**WORK TO COMPLETE:**
Please copy all of the data that follows exactly, leaving any pictures out.

**SUPPLIED DATA:**
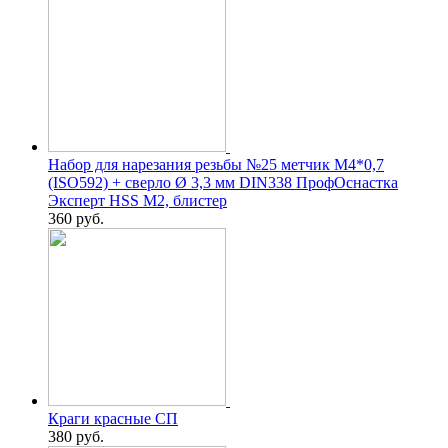
Набор для нарезания резьбы №25 метчик М4*0,7
(ISO592) + сверло Ø 3,3 мм DIN338 ПрофОснастка
Эксперт HSS M2, блистер
360
руб.
Краги красные СП
380
руб.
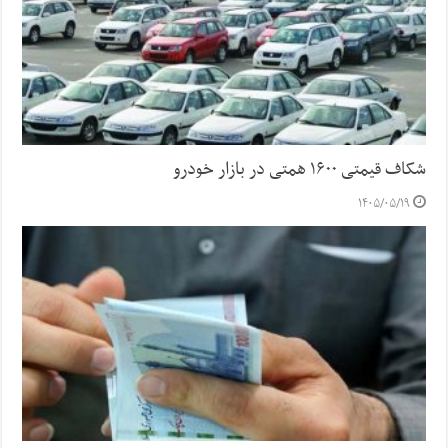
شکاف قیمتی ۱۶۰۰ همتی در بازار خودرو
۱۴۰۵/۰۵/۱۹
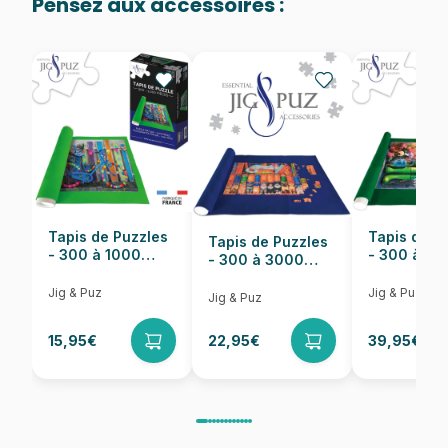
Pensez aux accessoires :
Provenance
Fabriqué en France
EAN
3667232000900
Nombre de pièces
1000 pièces
Dimensions
69 x 48 cm
Tapis de Puzzles
Tapis de P
Tapis de Puzzles
- 300 à 1000
- 300 à 6
- 300 à 3000
pièces
pièces
Pièces
Jig & Puz
Jig & Puz
Jig & Puz
15,95€
22,95€
39,95€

**RESULT OF THIS EXERCISE:**
Набор для нарезания резьбы №25 метчик М4*0,7
(ISO592) + сверло Ø 3,3 мм DIN338 ПрофОснастка
Эксперт HSS M2, блистер
360
руб.
Краги красные СП
380
руб.
شکاف قیمتی ۱۶۰۰ همتی در بازار خودرو
۱۴۰۵/۰۵/۱۹
Pensez aux accessoires :
Provenance
Fabriqué en France
EAN
3667232000900
Nombre de pièces
1000 pièces
Dimensions
69 x 48 cm
Tapis de Puzzles
Tapis de P
Tapis de Puzzles
- 300 à 1000
- 300 à 6
- 300 à 3000
pièces
pièces
Pièces
Jig & Puz
Jig & Puz
Jig & Puz
15,95€
22,95€
39,95€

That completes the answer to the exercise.